Chapitre 5 : Le prix du regard
Faënor s’éveilla lentement. La chaleur du lit, la douceur des draps, la lumière dorée du matin filtrant à travers les rideaux... tout cela semblait irréel. Il avait dormi. Pas longtemps. Mais pour la première fois depuis des jours, il n’avait pas eu à fuir, à veiller, à trembler. Il s’était reposé. Un peu.
Le bois du plancher craqua sous ses pas, et il s’arrêta net. Le silence en bas, contraste brutal avec la cacophonie de la veille, rendait chaque son plus traître. Il savait qu’il ne devait pas être là. Que s’il se faisait prendre, cela pourrait mal finir.
Alors, sans bruit, il enjamba la fenêtre et, avec agilité, se laissa glisser le long du mur jusqu’à la ruelle. Aucun regard. Aucun cri. Il était dehors. En vie.
Il aurait dû reprendre la route. Quitter cette ville. Rejoindre, quelque part, ce village elfique où il espérait encore être accepté. Mais alors qu’il marchait, ses pas le menèrent malgré lui vers la ruelle. Celle du capuchon. Des bougies. De l’homme.

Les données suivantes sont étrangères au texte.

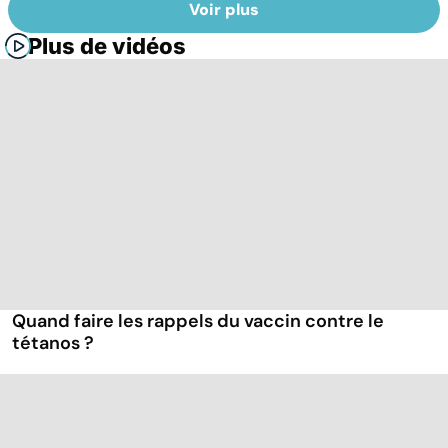
Voir plus
Plus de vidéos
Quand faire les rappels du vaccin contre le
tétanos ?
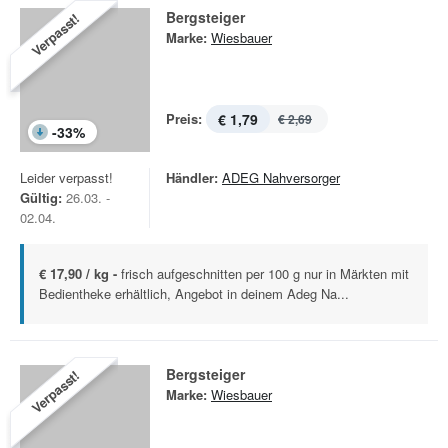
Bergsteiger
Verpasst!
Marke:
Wiesbauer
Preis:
€ 1,79
€ 2,69
-
33
%
Leider verpasst!
Händler:
ADEG Nahversorger
Gültig:
26.03. -
02.04.
€ 17,90 / kg -
frisch aufgeschnitten per 100 g nur in Märkten mit
Bedientheke erhältlich, Angebot in deinem Adeg Na...
Bergsteiger
Verpasst!
Marke:
Wiesbauer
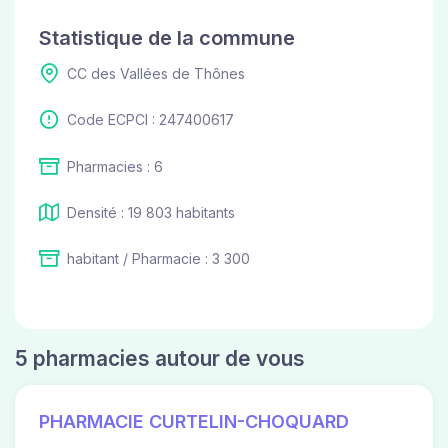
Statistique de la commune
CC des Vallées de Thônes
Code ECPCI : 247400617
Pharmacies : 6
Densité : 19 803 habitants
habitant / Pharmacie : 3 300
5 pharmacies autour de vous
PHARMACIE CURTELIN-CHOQUARD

C’était une folie. Il le savait. Sa curiosité avait déjà détruit sa vie. Et pourtant... il ne pouvait pas s’empêcher d’y retourner.
La rue était déserte. Les bougies étaient toujours là, posées sur les marches, comme une prière oubliée.

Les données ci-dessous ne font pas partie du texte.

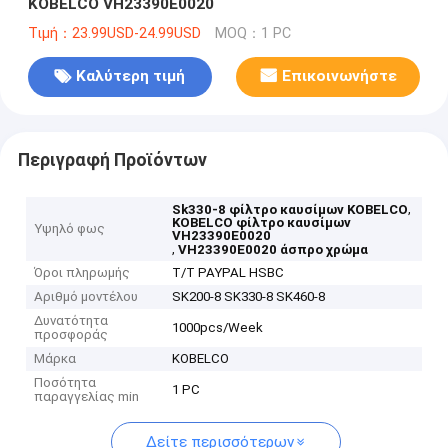
KOBELCO VH23390E0020
Τιμή：23.99USD-24.99USD
MOQ：1 PC
Καλύτερη τιμή
Επικοινωνήστε
Περιγραφή Προϊόντων
,
Sk330-8 φίλτρο καυσίμων KOBELCO
KOBELCO φίλτρο καυσίμων
Υψηλό φως
VH23390E0020
,
VH23390E0020 άσπρο χρώμα
Όροι πληρωμής
T/T PAYPAL HSBC
Αριθμό μοντέλου
SK200-8 SK330-8 SK460-8
Δυνατότητα
1000pcs/Week
προσφοράς
Μάρκα
KOBELCO
Ποσότητα
1 PC
παραγγελίας min
Δείτε περισσότερων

Il posa la main sur la poignée.
Et la porte s’ouvrit.
La pièce était sombre. La lumière peinait à filtrer à travers la vitre sale. L’odeur était étrange. Ni poussière, ni renfermé. Plutôt une sorte de calme figé. Le silence des choses qui n’attendent plus rien.
Il avança. Lentement. Prudemment. La pièce était vide. Impeccable. Trop propre. Un escalier montait vers l’étage. Les marches geignaient sous ses pas, mais il ne s’arrêta pas.
En haut, un couloir étroit. Une seule porte. Il l’ouvrit.
Et là, au centre de la pièce, un cercle de bougies dessinait un pentagramme sur le sol. Une table. Un livre ouvert. Une présence absente.
Faënor sentit son cœur s’accélérer. Une peur sourde s’infiltrait sous sa peau.
Il s’approcha du livre. Reliure noire, lettres cuivrées. Il le referma pour lire le titre :
« Nécro, le fondateur ».
Il pâlit. Ce nom n’appartenait qu’aux contes noirs. Aux légendes de cauchemar. Un nom qu’on ne prononçait plus. Pas à voix haute. Pas même dans les pensées.
Un bruit, soudain, résonna en bas. Un fracas sourd.
Il tourna sur lui-même. Panique. Pas de fenêtre. Pas de cachette.
Il courut vers la porte, mais elle s’ouvrit brusquement. Une douleur fulgurante éclata sur son front. Le bois. La violence. Le noir.
Quand il ouvrit les yeux, c’était pour se découvrir allongé sur une table. Le bois froid dans son dos. Le goût du sang dans sa bouche. Et au-dessus de lui... l’homme.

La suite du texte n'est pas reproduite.